Negara Sebagai Penyelenggara Pendidikan
Hal ini sangat berbeda dengan sistem pendidikan Islam. Dalam Islam, pendidikan adalah tanggung jawab penuh dari Negara dalam memastikan semua rakyatnya bisa mengenyam pendidikan dengan gratis dan berkualitas. Pendidikan hakiki bertujuan untuk meghasilkan manusia terdidik, bertambah baik bukan sekedar pintar apalagi sekedar bisa bekerja.

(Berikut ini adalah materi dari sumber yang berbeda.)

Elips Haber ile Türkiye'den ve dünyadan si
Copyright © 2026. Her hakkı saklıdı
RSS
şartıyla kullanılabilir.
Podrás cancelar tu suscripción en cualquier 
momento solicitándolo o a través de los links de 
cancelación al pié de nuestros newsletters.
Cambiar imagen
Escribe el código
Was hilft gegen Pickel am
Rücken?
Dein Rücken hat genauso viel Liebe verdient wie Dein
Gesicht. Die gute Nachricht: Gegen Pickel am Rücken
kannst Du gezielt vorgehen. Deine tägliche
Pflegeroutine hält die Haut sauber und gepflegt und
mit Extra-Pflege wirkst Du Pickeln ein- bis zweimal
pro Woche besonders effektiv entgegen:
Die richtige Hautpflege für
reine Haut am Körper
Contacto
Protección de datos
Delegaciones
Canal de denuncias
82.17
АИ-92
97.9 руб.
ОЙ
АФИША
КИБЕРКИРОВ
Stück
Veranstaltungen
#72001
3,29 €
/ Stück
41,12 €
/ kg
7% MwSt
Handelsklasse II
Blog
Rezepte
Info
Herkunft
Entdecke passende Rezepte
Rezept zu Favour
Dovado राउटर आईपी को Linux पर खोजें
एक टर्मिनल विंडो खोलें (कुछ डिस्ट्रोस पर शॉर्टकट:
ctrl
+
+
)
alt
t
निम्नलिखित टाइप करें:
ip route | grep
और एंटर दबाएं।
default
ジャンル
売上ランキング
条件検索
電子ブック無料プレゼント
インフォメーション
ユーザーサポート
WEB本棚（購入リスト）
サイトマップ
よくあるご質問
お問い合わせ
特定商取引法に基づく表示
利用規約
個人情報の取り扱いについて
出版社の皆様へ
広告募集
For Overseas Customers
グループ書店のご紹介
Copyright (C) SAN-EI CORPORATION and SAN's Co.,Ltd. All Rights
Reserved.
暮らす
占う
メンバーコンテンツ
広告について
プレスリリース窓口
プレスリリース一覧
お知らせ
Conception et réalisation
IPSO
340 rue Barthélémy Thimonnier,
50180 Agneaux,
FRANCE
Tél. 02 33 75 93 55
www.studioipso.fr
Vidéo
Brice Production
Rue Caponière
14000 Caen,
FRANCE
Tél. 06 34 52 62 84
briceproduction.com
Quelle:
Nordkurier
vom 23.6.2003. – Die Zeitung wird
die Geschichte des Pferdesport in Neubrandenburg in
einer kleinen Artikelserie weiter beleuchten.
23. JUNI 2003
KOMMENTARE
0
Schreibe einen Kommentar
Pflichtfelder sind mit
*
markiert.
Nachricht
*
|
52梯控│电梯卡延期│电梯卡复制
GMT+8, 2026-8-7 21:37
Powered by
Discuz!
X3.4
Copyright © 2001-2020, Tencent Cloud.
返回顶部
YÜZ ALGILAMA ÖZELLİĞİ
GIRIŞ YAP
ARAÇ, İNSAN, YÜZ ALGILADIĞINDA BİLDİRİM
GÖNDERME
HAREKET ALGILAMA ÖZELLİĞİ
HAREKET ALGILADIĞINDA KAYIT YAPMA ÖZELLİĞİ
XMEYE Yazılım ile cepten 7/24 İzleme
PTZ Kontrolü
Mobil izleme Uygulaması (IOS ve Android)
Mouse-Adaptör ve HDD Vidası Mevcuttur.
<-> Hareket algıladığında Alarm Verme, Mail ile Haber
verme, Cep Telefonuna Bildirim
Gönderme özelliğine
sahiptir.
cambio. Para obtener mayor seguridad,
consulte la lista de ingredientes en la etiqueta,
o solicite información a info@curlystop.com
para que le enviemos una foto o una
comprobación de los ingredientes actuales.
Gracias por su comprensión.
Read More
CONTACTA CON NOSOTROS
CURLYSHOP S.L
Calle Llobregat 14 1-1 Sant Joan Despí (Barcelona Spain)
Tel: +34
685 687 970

Manusia cerdas menurut pandangan Islam adalah manusia yang berilmu, sehingga dengan ilmu itu mereka bertambah takut dan bertaqwa pada Allah SWT. Dengan ilmu dan kecerdasannya itu pula ia mempu mengelola bumi ini sesuai degan aturan Allah swt. inilah target konsep pendidikan yang sesungguhnya.

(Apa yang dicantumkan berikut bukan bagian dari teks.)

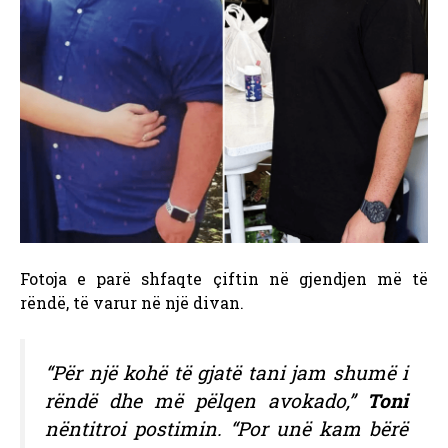
Fotoja e parë shfaqte çiftin në gjendjen më të
rëndë, të varur në një divan.
“Për një kohë të gjatë tani jam shumë i
rëndë dhe më pëlqen avokado,”
Toni
nëntitroi postimin. “Por unë kam bërë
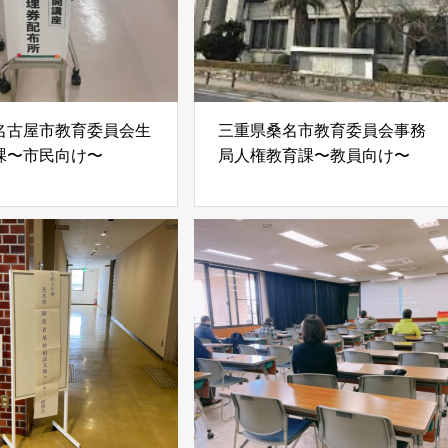
名古屋市教育委員会生
三重県桑名市教育委員会事務
課〜市民向け〜
局人権教育課〜教員向け〜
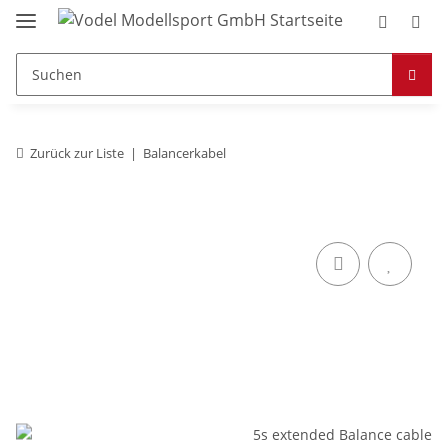
Zurück zur Liste
Balancerkabel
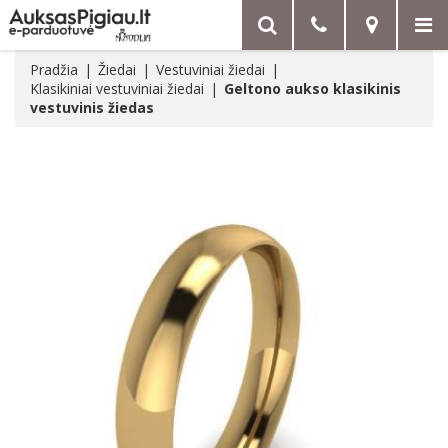
Pradžia
Žiedai
Vestuviniai žiedai
Klasikiniai vestuviniai žiedai
Geltono aukso klasikinis
vestuvinis žiedas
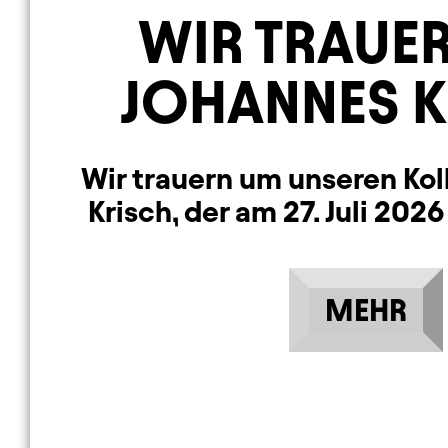
WIR TRAUE
JOHANNES 
Wir trauern um unseren Ko
Krisch, der am 27. Juli 2026
MEHR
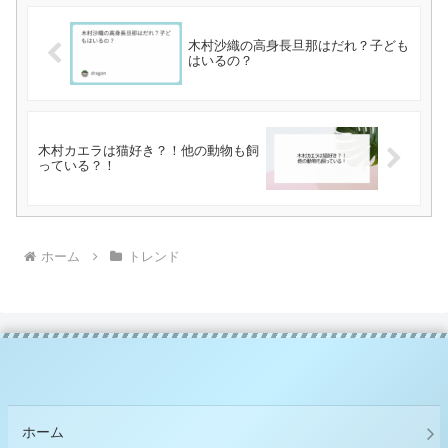
木村沙織の高身長旦那はだれ？子ども
はいるの？
木村カエラは猫好き？！他の動物も飼
っている？！
ホーム
トレンド
ホーム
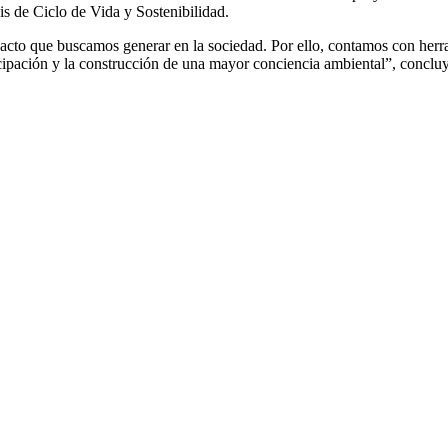
sis de Ciclo de Vida y Sostenibilidad.
pacto que buscamos generar en la sociedad. Por ello, contamos con herr
ticipación y la construcción de una mayor conciencia ambiental”, conclu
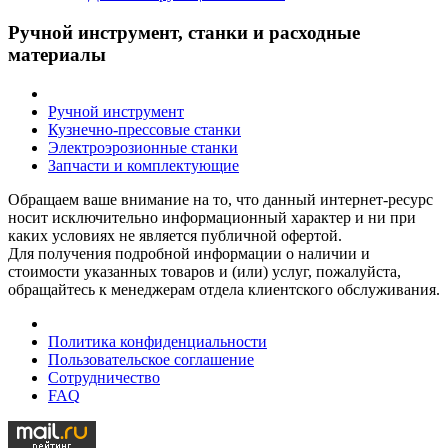
Ручной инструмент, станки и расходные
материалы
Ручной инструмент
Кузнечно-прессовые станки
Электроэрозионные станки
Запчасти и комплектующие
Обращаем ваше внимание на то, что данный интернет-ресурс
носит исключительно информационный характер и ни при
каких условиях не является публичной офертой.
Для получения подробной информации о наличии и
стоимости указанных товаров и (или) услуг, пожалуйста,
обращайтесь к менеджерам отдела клиентского обслуживания.
Политика конфиденциальности
Пользовательское соглашение
Сотрудничество
FAQ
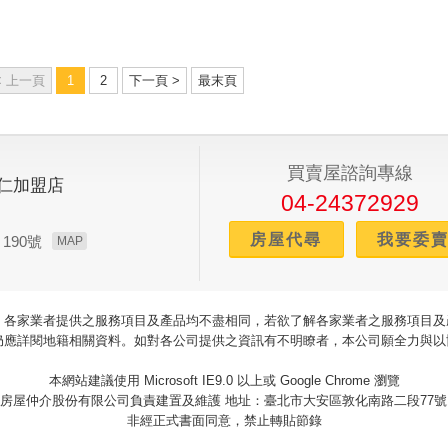
< 上一頁
1
2
下一頁 >
最末頁
買賣屋諮詢專線
仁加盟店
04-24372929
房屋代尋
我要委
190號
MAP
，各家業者提供之服務項目及產品均不盡相同，若欲了解各家業者之服務項目及
仍應詳閱地籍相關資料。如對各公司提供之資訊有不明瞭者，本公司願全力與以
本網站建議使用 Microsoft IE9.0 以上或 Google Chrome 瀏覽
房屋仲介股份有限公司負責建置及維護 地址：臺北市大安區敦化南路二段77號
非經正式書面同意，禁止轉貼節錄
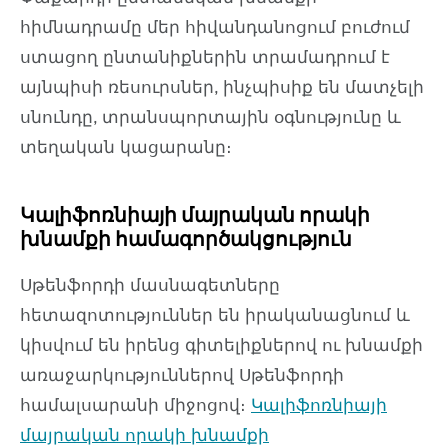
հիմնադրամը մեր հիվանդանոցում բուժում
ստացող ընտանիքներին տրամադրում է
այնպիսի ռեսուրսներ, ինչպիսիք են մատչելի
սնունդը, տրանսպորտային օգնությունը և
տեղական կացարանը։
Կալիֆոռնիայի մայրական որակի
խնամքի համագործակցություն
Սթենֆորդի մասնագետները
հետազոտություններ են իրականացնում և
կիսվում են իրենց գիտելիքներով ու խնամքի
առաջարկություններով Սթենֆորդի
համալսարանի միջոցով։
Կալիֆոռնիայի
մայրական որակի խնամքի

Di tengan berbagai problematika generasi yang semakin menjadi dan megkhawatirrkan ini, masyarakat harus dicerdaskan dengan sistem pendidikan yang shahih (dalam Khilafah). Sehingga kita hanya bisa merealisasikan perubahan yang signifikan dalam pendidikan ketika telah diatur dengan syariah Islam kaffah dalam naungan Khilafah.
Dalam Islam, negaralah yang berkewajiban untuk mengatur segala aspek yang berkenaan dengan sistem pendidikan yang diterapkan. Bukan hanya persoalan yang berkaitan dengan kurikulum, akreditasi sekolah/PT, metode pengajaran, dan bahan-bahan ajarnya, tetapi juga mengupayakan agar pendidikan dapat diperoleh rakyat secara mudah. Rasulullah saw. bersabda, “Seorang imam (khalifah/kepala negara) adalah pemelihara dan pengatur urusan rakyat dan ia akan dimintai pertanggungjawaban atas urusan rakyatnya.” (HR al-Bukhari dan Muslim).
Walhasil, kepemimpinan Khilafah sebagai pelaksana syari’ah Islam secara kaafah, terutama sistem politik dan sistem ekonomi Islam, merupakan kunci kesuksesan dalam memampukan pendidikan tinggi berfungsi mewujudkan tujuan-tujuan vitalnya. Khususnya pada aspek kurikulum yang berlandaskan pada akidah Islam, pembiayaan berbasis baitul mal dengan anggaran mutlak, arah dan perta riset berbasis politik dalam dan luar negeri, dan politik industri berbasis industri berat. Di samping dukungan sejumlah strategi bagi penguasaan tercepat sain teknologi terkini, dengan berbasis pada politik dalam dan luar negeri negara Khilafah.
Di antara fungsi terpenting pendidikan tinggi adalah bertujuan memperkuat kepribadian Islam para Mahasiswa sehingga mereka menjadi para pemimpin, penjaga dan pelayan berbagai persoalan umat. Seperti, memastikan pelaksanaan Islam sebagai way of life, mengoreksi kepemimpinan, mengemban dakwah, dan menghadapi ancaman-ancaman yang membahayakan eksistensi dan persatuan umat. Semua ini benar-benar terjadi selama 1300 tahun, sebagaimana diabadikan oleh tinta emas sejarah. Wallahu a’lam.